● Work item
Find the string "chart" in the records and copy each line where it occurs.

--- Provided information Enclosed Below ---

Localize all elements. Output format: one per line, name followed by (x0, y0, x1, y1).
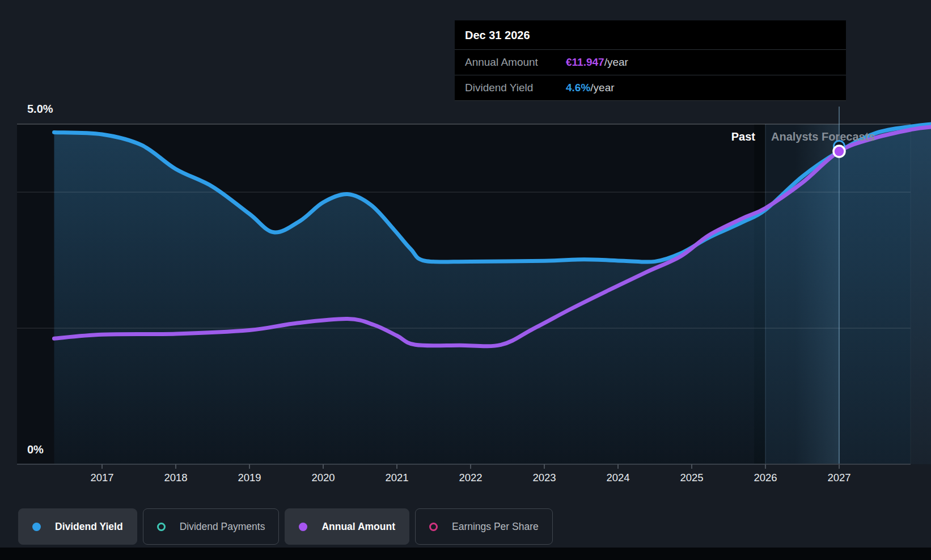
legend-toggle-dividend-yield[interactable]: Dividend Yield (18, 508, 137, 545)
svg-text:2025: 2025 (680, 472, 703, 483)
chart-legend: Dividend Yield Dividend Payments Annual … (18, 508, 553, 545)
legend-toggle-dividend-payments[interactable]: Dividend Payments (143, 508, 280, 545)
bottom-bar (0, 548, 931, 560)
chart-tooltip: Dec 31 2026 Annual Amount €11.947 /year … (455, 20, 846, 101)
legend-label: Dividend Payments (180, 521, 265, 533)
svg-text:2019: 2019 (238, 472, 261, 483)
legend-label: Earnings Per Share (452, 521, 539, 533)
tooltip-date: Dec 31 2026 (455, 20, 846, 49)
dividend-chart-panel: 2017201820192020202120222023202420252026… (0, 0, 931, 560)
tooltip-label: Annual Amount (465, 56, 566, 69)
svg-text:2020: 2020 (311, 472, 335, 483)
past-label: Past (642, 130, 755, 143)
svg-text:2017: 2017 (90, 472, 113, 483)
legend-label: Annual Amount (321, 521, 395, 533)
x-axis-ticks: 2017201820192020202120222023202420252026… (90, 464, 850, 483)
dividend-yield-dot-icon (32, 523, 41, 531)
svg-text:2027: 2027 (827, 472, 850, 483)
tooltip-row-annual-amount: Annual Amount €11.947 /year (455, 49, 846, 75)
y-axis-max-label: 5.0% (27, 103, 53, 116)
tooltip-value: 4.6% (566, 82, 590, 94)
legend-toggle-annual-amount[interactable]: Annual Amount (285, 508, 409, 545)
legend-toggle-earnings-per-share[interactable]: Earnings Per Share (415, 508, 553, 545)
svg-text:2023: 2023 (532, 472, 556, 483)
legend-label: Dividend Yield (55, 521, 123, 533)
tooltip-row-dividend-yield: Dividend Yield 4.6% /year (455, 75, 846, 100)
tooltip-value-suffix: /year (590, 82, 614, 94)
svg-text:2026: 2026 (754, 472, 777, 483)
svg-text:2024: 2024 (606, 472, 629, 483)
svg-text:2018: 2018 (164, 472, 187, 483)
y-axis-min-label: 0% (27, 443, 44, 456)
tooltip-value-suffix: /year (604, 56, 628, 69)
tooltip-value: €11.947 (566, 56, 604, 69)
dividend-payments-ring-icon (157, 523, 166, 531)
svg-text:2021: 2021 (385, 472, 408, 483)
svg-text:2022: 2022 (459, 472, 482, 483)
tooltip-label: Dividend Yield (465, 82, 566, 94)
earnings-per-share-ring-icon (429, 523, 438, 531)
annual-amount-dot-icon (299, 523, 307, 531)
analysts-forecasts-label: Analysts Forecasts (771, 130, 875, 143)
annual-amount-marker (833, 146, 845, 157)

--- End of Enclosed Provided information ---
--- Provided information Enclosed Below ---

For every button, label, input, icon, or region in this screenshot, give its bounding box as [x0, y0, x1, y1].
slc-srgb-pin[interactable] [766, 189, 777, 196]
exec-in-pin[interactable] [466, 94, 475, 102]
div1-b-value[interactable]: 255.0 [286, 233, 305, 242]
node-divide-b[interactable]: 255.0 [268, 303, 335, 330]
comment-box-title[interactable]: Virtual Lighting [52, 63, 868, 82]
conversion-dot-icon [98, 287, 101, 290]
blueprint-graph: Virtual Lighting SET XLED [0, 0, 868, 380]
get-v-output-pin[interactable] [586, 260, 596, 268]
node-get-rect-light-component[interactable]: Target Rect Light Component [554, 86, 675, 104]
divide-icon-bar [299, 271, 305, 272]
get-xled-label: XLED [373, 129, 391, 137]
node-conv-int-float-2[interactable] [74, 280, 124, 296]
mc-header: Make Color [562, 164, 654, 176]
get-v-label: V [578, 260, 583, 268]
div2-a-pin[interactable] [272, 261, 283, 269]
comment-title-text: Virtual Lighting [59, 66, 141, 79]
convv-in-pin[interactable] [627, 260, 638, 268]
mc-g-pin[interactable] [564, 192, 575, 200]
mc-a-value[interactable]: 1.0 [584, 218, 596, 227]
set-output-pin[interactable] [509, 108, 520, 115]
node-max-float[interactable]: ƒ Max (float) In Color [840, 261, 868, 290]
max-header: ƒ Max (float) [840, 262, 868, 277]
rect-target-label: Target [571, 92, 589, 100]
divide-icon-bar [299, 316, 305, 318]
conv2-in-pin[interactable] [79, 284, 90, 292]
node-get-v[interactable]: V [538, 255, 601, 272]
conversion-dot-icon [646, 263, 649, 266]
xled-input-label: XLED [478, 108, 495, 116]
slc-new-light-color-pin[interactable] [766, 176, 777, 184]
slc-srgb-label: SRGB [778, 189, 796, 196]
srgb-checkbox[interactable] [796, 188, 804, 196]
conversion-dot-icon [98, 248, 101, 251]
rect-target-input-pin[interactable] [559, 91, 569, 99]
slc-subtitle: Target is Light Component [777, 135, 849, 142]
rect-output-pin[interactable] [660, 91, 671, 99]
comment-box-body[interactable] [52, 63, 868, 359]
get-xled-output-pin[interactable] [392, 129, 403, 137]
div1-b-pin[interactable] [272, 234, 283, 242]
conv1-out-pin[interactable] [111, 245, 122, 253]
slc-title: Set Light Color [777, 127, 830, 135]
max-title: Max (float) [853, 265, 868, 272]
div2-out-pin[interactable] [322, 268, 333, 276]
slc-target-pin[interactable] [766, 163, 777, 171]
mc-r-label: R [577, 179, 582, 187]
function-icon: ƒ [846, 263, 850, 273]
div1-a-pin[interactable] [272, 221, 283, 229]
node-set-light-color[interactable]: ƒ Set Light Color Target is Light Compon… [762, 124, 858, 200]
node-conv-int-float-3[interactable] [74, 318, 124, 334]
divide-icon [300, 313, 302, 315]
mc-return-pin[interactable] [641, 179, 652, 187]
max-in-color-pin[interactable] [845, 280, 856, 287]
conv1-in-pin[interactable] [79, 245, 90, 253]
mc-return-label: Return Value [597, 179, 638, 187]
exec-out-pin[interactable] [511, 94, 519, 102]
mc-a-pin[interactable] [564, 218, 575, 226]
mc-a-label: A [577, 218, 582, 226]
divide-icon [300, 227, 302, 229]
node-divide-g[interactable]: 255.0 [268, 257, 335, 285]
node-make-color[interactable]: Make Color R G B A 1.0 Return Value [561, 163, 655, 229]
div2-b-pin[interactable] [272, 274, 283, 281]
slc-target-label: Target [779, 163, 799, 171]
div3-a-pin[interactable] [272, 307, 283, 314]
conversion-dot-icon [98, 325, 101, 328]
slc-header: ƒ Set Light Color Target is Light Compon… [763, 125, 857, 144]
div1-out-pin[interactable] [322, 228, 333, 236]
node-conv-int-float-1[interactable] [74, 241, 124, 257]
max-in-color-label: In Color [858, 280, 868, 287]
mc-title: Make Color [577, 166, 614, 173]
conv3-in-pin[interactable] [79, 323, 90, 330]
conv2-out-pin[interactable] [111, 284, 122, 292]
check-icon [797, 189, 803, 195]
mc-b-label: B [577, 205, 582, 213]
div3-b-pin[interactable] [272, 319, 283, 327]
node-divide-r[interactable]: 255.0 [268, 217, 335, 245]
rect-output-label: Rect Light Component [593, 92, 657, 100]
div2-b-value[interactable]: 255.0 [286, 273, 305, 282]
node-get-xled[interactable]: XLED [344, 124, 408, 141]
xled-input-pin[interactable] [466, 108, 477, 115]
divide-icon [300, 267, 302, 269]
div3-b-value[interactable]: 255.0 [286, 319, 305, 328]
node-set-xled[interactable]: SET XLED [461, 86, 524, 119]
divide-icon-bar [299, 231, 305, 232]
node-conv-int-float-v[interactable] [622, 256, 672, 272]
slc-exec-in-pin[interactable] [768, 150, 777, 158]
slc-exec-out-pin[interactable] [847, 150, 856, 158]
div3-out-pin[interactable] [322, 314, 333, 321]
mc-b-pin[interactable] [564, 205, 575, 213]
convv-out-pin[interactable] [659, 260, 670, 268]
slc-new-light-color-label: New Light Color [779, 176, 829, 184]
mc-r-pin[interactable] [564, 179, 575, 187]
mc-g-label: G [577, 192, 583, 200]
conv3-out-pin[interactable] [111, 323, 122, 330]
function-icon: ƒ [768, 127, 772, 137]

--- End of Enclosed Provided information ---

● Output below
chart-legend: Dividend Yield Dividend Payments Annual … (18, 508, 553, 545)
chart-tooltip: Dec 31 2026 Annual Amount €11.947 /year … (455, 20, 846, 101)
dividend-chart-panel: 2017201820192020202120222023202420252026… (0, 0, 931, 560)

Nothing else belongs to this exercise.